A Espantosa Realidade das Cousas
Poesia de Fernando Pessoa (7-11-1915)
A espantosa realidade das cousas
É a minha descoberta de todos os dias.
Cada cousa é o que é,
E é difícil explicar a alguém quanto isso me alegra,
E quanto isso me basta.
Basta existir para se ser completo.
Tenho escrito bastantes poemas.
Hei de escrever muitos mais, naturalmente.
Cada poema meu diz isto,
E todos os meus poemas são diferentes,
Porque cada cousa que há é uma maneira de dizer isto.
Às vêzes ponho-me a olhar para uma pedra.
Não me ponho a pensar se ela sente.
Não me perco a chamar-lhe minha irmã.
Mas gosto dela por ela ser uma pedra,
Gosto dela porque ela não sente nada.
Gosto dela porque ela não tem parentesco nenhum comigo.
Outras vezes oiço passar o vento,
E acho que só para ouvir passar o vento vale a pena ter nascido.
Eu não sei o que é que os outros pensarão lendo isto;
Mas acho que isto deve estar bem porque o penso sem estôrvo,
Nem idéia de outras pessoas a ouvir-me pensar;
Porque o penso sem pensamentos,
Porque o digo como as minhas palavras o dizem.
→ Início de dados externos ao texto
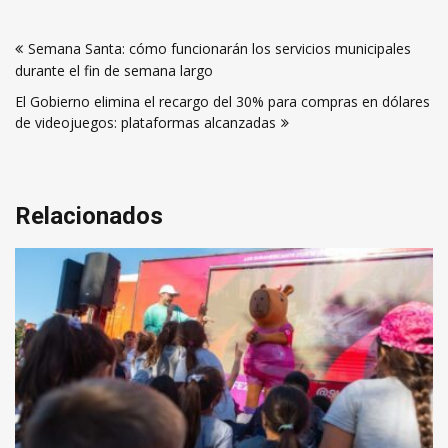
Navegación
Semana Santa: cómo funcionarán los servicios municipales
de
durante el fin de semana largo
entradas
El Gobierno elimina el recargo del 30% para compras en dólares
de videojuegos: plataformas alcanzadas
Relacionados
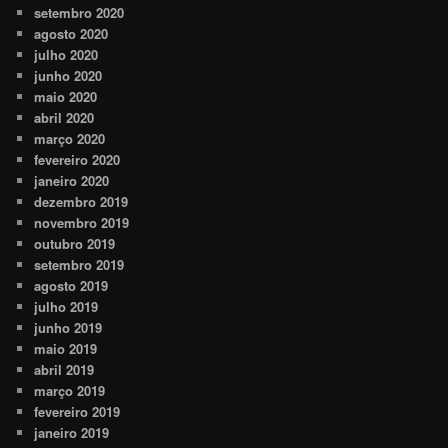
setembro 2020
agosto 2020
julho 2020
junho 2020
maio 2020
abril 2020
março 2020
fevereiro 2020
janeiro 2020
dezembro 2019
novembro 2019
outubro 2019
setembro 2019
agosto 2019
julho 2019
junho 2019
maio 2019
abril 2019
março 2019
fevereiro 2019
janeiro 2019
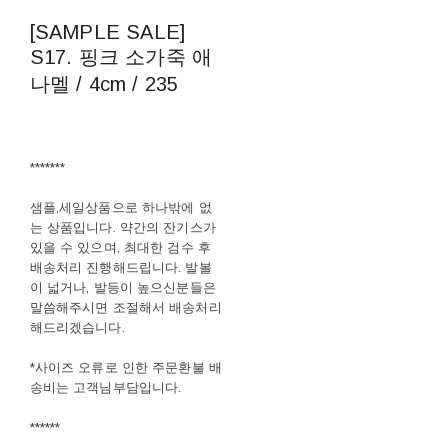
[SAMPLE SALE]
S17. 핑크 소가죽 애
나멜 / 4cm / 235
*******
샘플,세일상품으로 하나밖에 없
는 상품입니다. 약간의 잔기스가
있을 수 있으며, 최대한 검수 후
배송처리 진행해드립니다. 발볼
이 넓거나, 발등이 높으신분들은
말씀해주시면 조절해서 배송처리
해드리겠습니다.
*사이즈 오류로 인한 주문환불 배
송비는 고객님부담입니다.
******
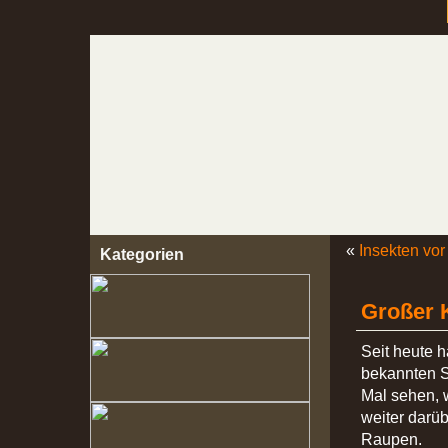
«
Insekten vo
Kategorien
Großer K
Seit heute 
bekannten S
Mal sehen, 
weiter darüb
Raupen.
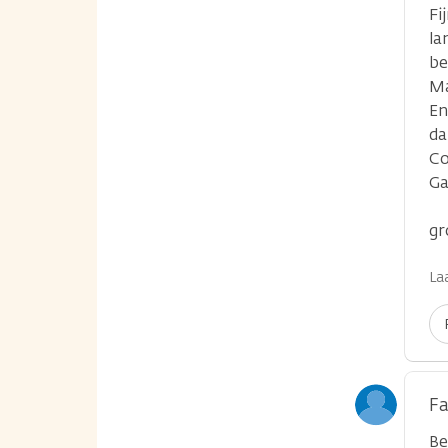
Fi
la
be
Ma
En
da
Co
Ga
gr
La
Fa
Be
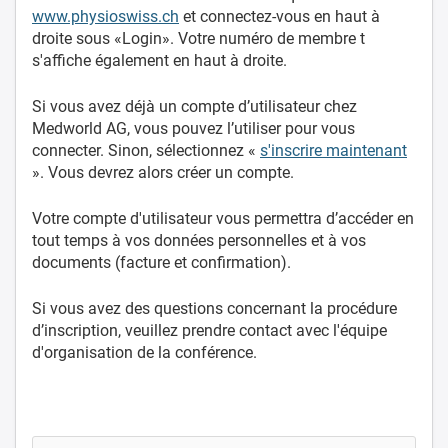
www.physioswiss.ch
et connectez-vous en haut à
droite sous «Login». Votre numéro de membre t
s'affiche également en haut à droite.
Si vous avez déjà un compte d’utilisateur chez
Medworld AG, vous pouvez l’utiliser pour vous
connecter. Sinon, sélectionnez «
s'inscrire maintenant
». Vous devrez alors créer un compte.
Votre compte d'utilisateur vous permettra d’accéder en
tout temps à vos données personnelles et à vos
documents (facture et confirmation).
Si vous avez des questions concernant la procédure
d’inscription, veuillez prendre contact avec l'équipe
d'organisation de la conférence.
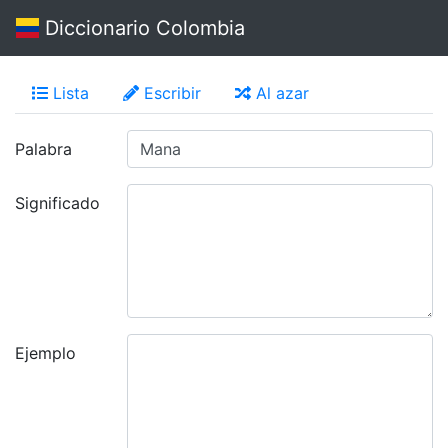
Diccionario Colombia
Lista
Escribir
Al azar
Palabra
Significado
Ejemplo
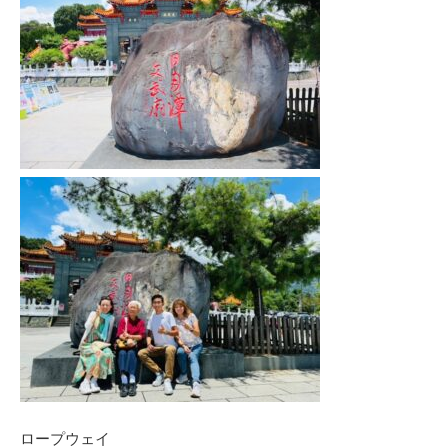
ロープウェイ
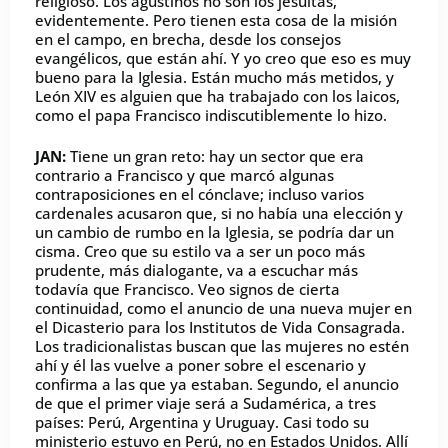
religioso. Los agustinos no son los jesuitas,
evidentemente. Pero tienen esta cosa de la misión
en el campo, en brecha, desde los consejos
evangélicos, que están ahí. Y yo creo que eso es muy
bueno para la Iglesia. Están mucho más metidos, y
León XIV es alguien que ha trabajado con los laicos,
como el papa Francisco indiscutiblemente lo hizo.
JAN:
Tiene un gran reto: hay un sector que era
contrario a Francisco y que marcó algunas
contraposiciones en el cónclave; incluso varios
cardenales acusaron que, si no había una elección y
un cambio de rumbo en la Iglesia, se podría dar un
cisma. Creo que su estilo va a ser un poco más
prudente, más dialogante, va a escuchar más
todavía que Francisco. Veo signos de cierta
continuidad, como el anuncio de una nueva mujer en
el Dicasterio para los Institutos de Vida Consagrada.
Los tradicionalistas buscan que las mujeres no estén
ahí y él las vuelve a poner sobre el escenario y
confirma a las que ya estaban. Segundo, el anuncio
de que el primer viaje será a Sudamérica, a tres
países: Perú, Argentina y Uruguay. Casi todo su
ministerio estuvo en Perú, no en Estados Unidos. Allí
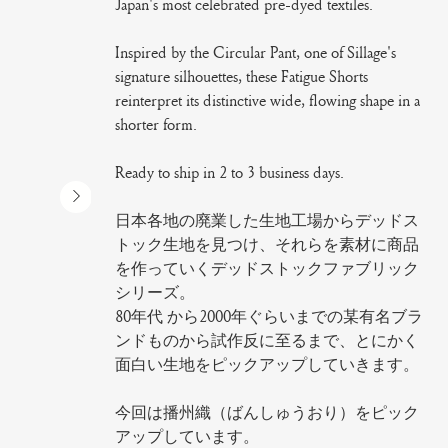
Japan's most celebrated pre-dyed textiles.
Inspired by the Circular Pant, one of Sillage's
signature silhouettes, these Fatigue Shorts
reinterpret its distinctive wide, flowing shape in a
shorter form.
Ready to ship in 2 to 3 business days.
日本各地の廃業した生地工場からデッドス
トック生地を見つけ、それらを素材に商品
を作っていくデッドストックファブリック
シリーズ。
80年代 から2000年ぐらいまでの某有名ブラ
ンドものから試作反に至るまで、とにかく
面白い生地をピックアップしていきます。
今回は播州織（ばんしゅうおり）をピック
アップしています。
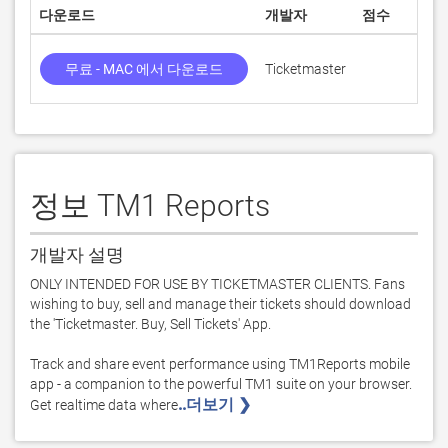
다운로드
개발자
점수
무료 - MAC 에서 다운로드
Ticketmaster
정보 TM1 Reports
개발자 설명
ONLY INTENDED FOR USE BY TICKETMASTER CLIENTS. Fans 
wishing to buy, sell and manage their tickets should download 
the 'Ticketmaster. Buy, Sell Tickets' App.

Track and share event performance using TM1Reports mobile 
app - a companion to the powerful TM1 suite on your browser. 
..더보기 ❯ 
Get realtime data where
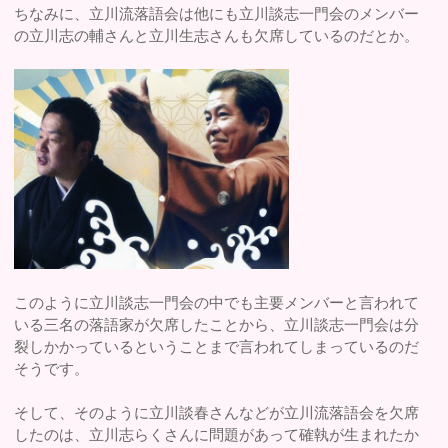
ちなみに、立川流落語会は他にも立川談志一門会のメンバー
の立川志の輔さんと立川生志さんも欠席しているのだとか。
このように立川談志一門会の中でも主要メンバーと言われて
いる三名の落語家が欠席したことから、立川談志一門会は分
裂しかかっているということまで言われてしまっているのだ
そうです。
そして、そのように立川談春さんなどが立川流落語会を欠席
したのは、立川志らくさんに問題があって確執が生まれたか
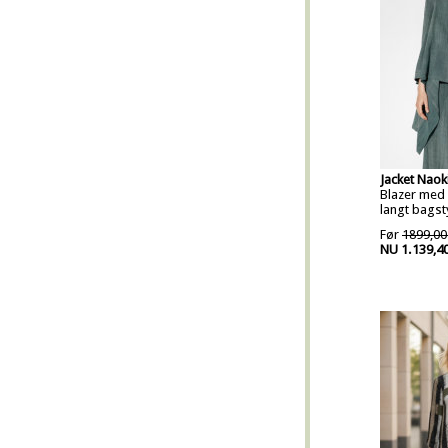
Jacket Naok
Blazer med 
langt bagst
Før
1899,00
NU 1.139,4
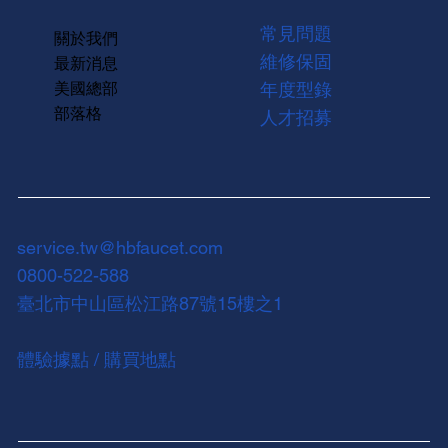
常見問題
關於我們
維修保固
最新消息
美國總部
年度型錄
部落格
人才招募
service.tw@hbfaucet.com
0800-522-588
臺北市中山區松江路87號15樓之1
體驗據點 / 購買地點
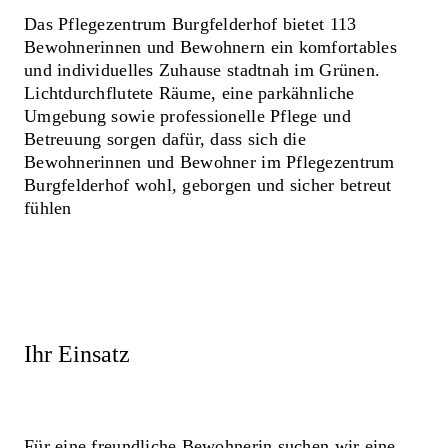
Das Pflegezentrum Burgfelderhof bietet 113
Bewohnerinnen und Bewohnern ein komfortables
und individuelles Zuhause stadtnah im Grünen.
Lichtdurchflutete Räume, eine parkähnliche
Umgebung sowie professionelle Pflege und
Betreuung sorgen dafür, dass sich die
Bewohnerinnen und Bewohner im Pflegezentrum
Burgfelderhof wohl, geborgen und sicher betreut
fühlen
Ihr Einsatz
Für eine freundliche Bewohnerin suchen wir eine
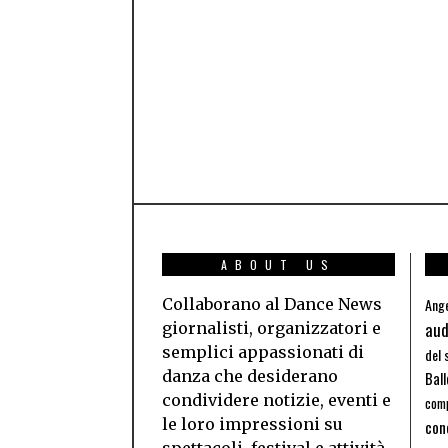
ABOUT US
Collaborano al Dance News
Ange
aud
giornalisti, organizzatori e
semplici appassionati di
del 
danza che desiderano
Bal
condividere notizie, eventi e
comp
le loro impressioni su
con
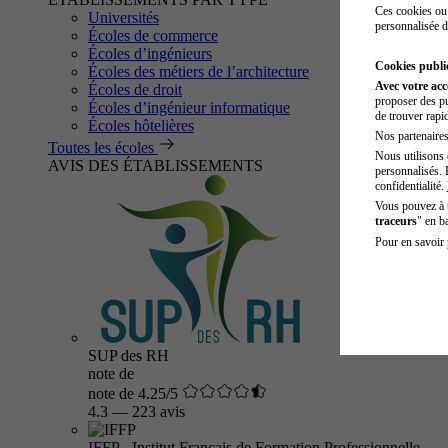
Ces cookies ou 
Universités
personnalisée d
Écoles de commerce
Écoles d’ingénieurs
Cookies public
Écoles des métiers de l’architecture
Avec votre ac
Écoles de droit
proposer des pu
Écoles d’ingénieur informatique
de trouver rapi
Écoles hôtelières
Nos partenaires 
Toutes les écoles
Nous utilisons 
AVIS DES ÉTABLISSEMENTS
personnalisés. 
confidentialité.
Vous pouvez à
traceurs
" en b
Pour en savoir 
SUP des RH
note de
note de 4.25/5
4.3
—
223 avis
IFFP - Institut Français de Formation Professionnelle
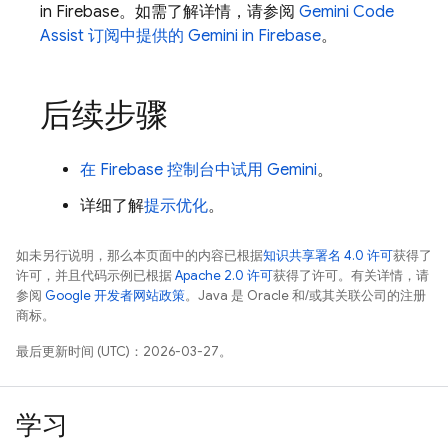
in
Firebase
。如需了解详情，请参阅
Gemini Code
Assist
订阅中提供的 Gemini in
Firebase
。
后续步骤
在
Firebase
控制台中试用 Gemini
。
详细了解
提示优化
。
如未另行说明，那么本页面中的内容已根据
知识共享署名 4.0 许可
获得了
许可，并且代码示例已根据
Apache 2.0 许可
获得了许可。有关详情，请
参阅
Google 开发者网站政策
。Java 是 Oracle 和/或其关联公司的注册
商标。
最后更新时间 (UTC)：2026-03-27。
学习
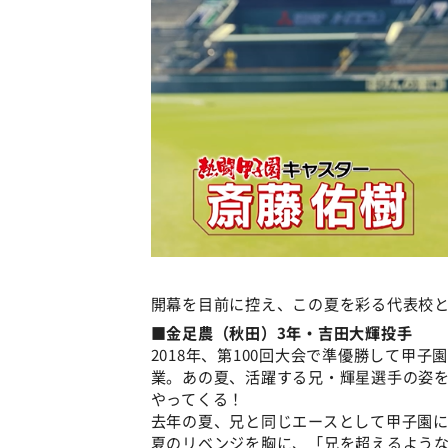
開幕を目前に控え、この夏を彩る代表校
■金足農（秋田）3年・吉田大輝投手
2018年、第100回大会で準優勝して甲
業。あの夏、活躍する兄・輝星選手の姿
やってくる！
去年の夏、兄と同じエースとして甲子園に
夏のリベンジを胸に、「兄を超えるよう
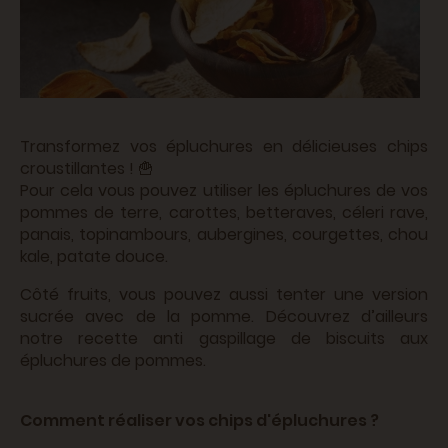
Transformez vos épluchures en délicieuses chips
croustillantes ! 🍟
Pour cela vous pouvez utiliser les épluchures de vos
pommes de terre, carottes, betteraves, céleri rave,
panais, topinambours, aubergines, courgettes, chou
kale, patate douce.
Côté fruits, vous pouvez aussi tenter une version
sucrée avec de la pomme. Découvrez d’ailleurs
notre recette anti gaspillage de biscuits aux
épluchures de pommes.
Comment réaliser vos chips d'épluchures ?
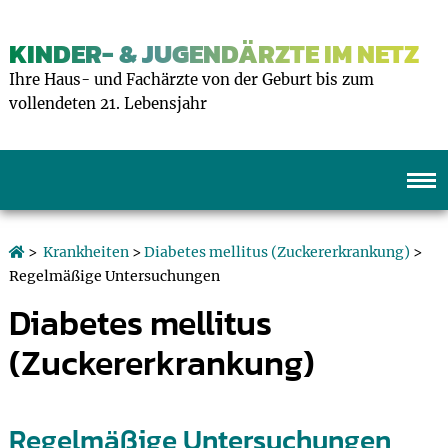
KINDER- & JUGENDÄRZTE IM NETZ
Ihre Haus- und Fachärzte von der Geburt bis zum
vollendeten 21. Lebensjahr
>
Krankheiten
>
Diabetes mellitus (Zuckererkrankung)
>
Regelmäßige Untersuchungen
Diabetes mellitus
(Zuckererkrankung)
Regelmäßige Untersuchungen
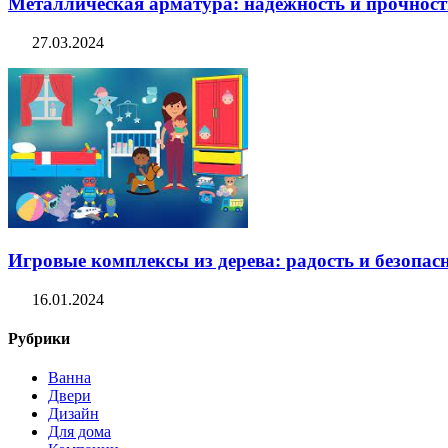
Металлическая арматура: надежность и прочность
27.03.2024
Игровые комплексы из дерева: радость и безопасн
16.01.2024
Рубрики
Ванна
Двери
Дизайн
Для дома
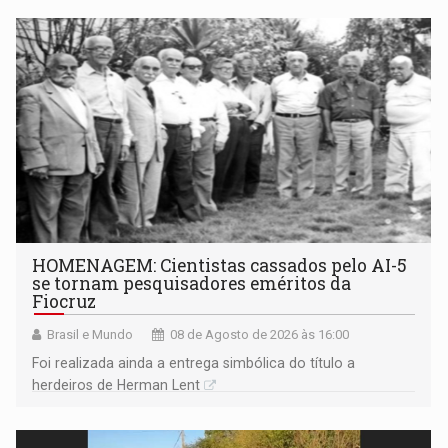
HOMENAGEM: Cientistas cassados pelo AI-5
se tornam pesquisadores eméritos da
Fiocruz
Brasil e Mundo
08 de Agosto de 2026 às 16:00
Foi realizada ainda a entrega simbólica do título a
herdeiros de Herman Lent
Uma vez chamaram-me poeta materialista,
E eu admirei-me, porque não julgava
Que se me pudesse chamar qualquer coisa.
Eu nem sequer sou poeta: vejo.
Se o que escrevo tem valor, não sou eu que o tenho:
O valor está ali, nos meus versos.
Tudo isso é absolutamente independente da minha vontade.
Análise:
Este poema de Fernando Pessoa, intitulado "A Espantosa Realidade das Cousas," revela uma profunda apreciação pela simplicidade e a singularidade de cada objeto e fenômeno na vida cotidiana. O poema enfatiza a beleza e a riqueza intrínseca da existência, mesmo nas coisas mais simples e banais.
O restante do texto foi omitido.